Allora il nostro programma è molto semplice. Apparirà forse banale e ininfluente: diffonderemo nuovi linguaggi ed attiveremo gruppi progettuali che li useranno per progettare i mille aspetti di una nuova società.
I linguaggi sono i modelli e le metafore che nell'ultimo secolo, provenendo sostanzialmente dalle scienze della natura, si sono aggiunti a quelli tipici della società industriale.
Il metodo con il quale li useremo sarà Sorgente Aperta …

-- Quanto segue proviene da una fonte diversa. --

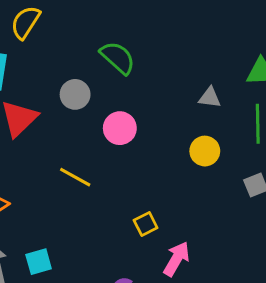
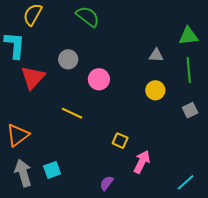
green semicircle: (118, 58) -> (88, 17), moved
yellow square: (146, 224) -> (120, 141), turned -35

Ma perché “balbettanti”? Perché nel progettare un nuovo mondo ci rendiamo conto che il primo esprimersi non sarà che un balbettio. E, perché “poietici”? Perché il balbettio dovrà essere fecondo. Si trasformerà certamente in storie che cominceranno ad essere vissute.
Allora anche questo manifesto è un balbettio poietico? Certamente. Speriamo di doverlo riscrivere al più presto meno balbettante e più fecondo.